For Llama enablement, please see the Llama README page for complete details.
This page contains Llama2 specific instructions and information.
We have verified running Llama 2 7B mobile applications efficiently on select devices including the iPhone 15 Pro, iPhone 15 Pro Max, Samsung Galaxy S22 and S24, and OnePlus 12.
Since Llama 2 7B needs at least 4-bit quantization to fit even within some of the highend phones, results presented here correspond to 4-bit groupwise post-training quantized model.
Llama 2 7B performance was measured on the Samsung Galaxy S22, S24, and OnePlus 12 devices.
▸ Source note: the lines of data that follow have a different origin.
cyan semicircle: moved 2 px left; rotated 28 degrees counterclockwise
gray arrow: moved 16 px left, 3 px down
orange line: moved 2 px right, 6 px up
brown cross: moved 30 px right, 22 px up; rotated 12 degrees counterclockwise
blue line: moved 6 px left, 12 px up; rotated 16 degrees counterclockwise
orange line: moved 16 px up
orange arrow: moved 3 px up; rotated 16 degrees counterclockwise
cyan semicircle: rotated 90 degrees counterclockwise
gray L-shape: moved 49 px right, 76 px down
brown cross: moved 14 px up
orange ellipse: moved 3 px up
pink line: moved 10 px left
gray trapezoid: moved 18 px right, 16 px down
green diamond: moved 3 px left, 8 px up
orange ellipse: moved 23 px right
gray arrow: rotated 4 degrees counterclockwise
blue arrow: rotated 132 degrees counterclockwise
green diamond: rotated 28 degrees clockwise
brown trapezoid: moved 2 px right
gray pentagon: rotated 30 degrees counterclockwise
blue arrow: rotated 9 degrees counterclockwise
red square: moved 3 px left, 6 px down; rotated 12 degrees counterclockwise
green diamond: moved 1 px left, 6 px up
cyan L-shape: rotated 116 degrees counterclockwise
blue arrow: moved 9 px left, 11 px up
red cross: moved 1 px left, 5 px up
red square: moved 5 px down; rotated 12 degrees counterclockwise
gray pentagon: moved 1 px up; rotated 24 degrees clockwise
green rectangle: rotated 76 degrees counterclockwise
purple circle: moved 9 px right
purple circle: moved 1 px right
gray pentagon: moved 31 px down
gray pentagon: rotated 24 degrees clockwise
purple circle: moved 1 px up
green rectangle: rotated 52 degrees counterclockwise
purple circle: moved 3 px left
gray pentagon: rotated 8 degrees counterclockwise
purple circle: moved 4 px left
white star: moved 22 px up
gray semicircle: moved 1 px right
The performance measurement is expressed in terms of tokens per second using an adb binary-based approach.
Device | Groupwise 4-bit (128) | Groupwise 4-bit (256) |
---|---|---|
Galaxy S22 | 8.15 tokens/second | 8.3 tokens/second |
Galaxy S24 | 10.66 tokens/second | 11.26 tokens/second |
OnePlus 12 | 11.55 tokens/second | 11.6 tokens/second |
Below are the results for two different groupsizes, with max_seq_length 2048, and limit 1000, based on WikiText perplexity using LM Eval.
Model | Baseline (FP32) | Groupwise 4-bit (128) | Groupwise 4-bit (256) |
---|---|---|---|
Llama 2 7B | 9.2 | 10.2 | 10.7 |
You can export and run the original Llama 2 7B model.
-
Llama 2 pretrained parameters can be downloaded from Meta's official website or from Hugging Face.
-
Edit
params.json
file. Replace"vocab_size": -1
with"vocab_size": 32000
. This is a short-term workaround. -
Export model and generate
.pte
file:python -m examples.models.llama.export_llama --checkpoint <checkpoint.pth> --params <params.json> -kv --use_sdpa_with_kv_cache -X -qmode 8da4w --group_size 128 -d fp32
-
Create tokenizer.bin.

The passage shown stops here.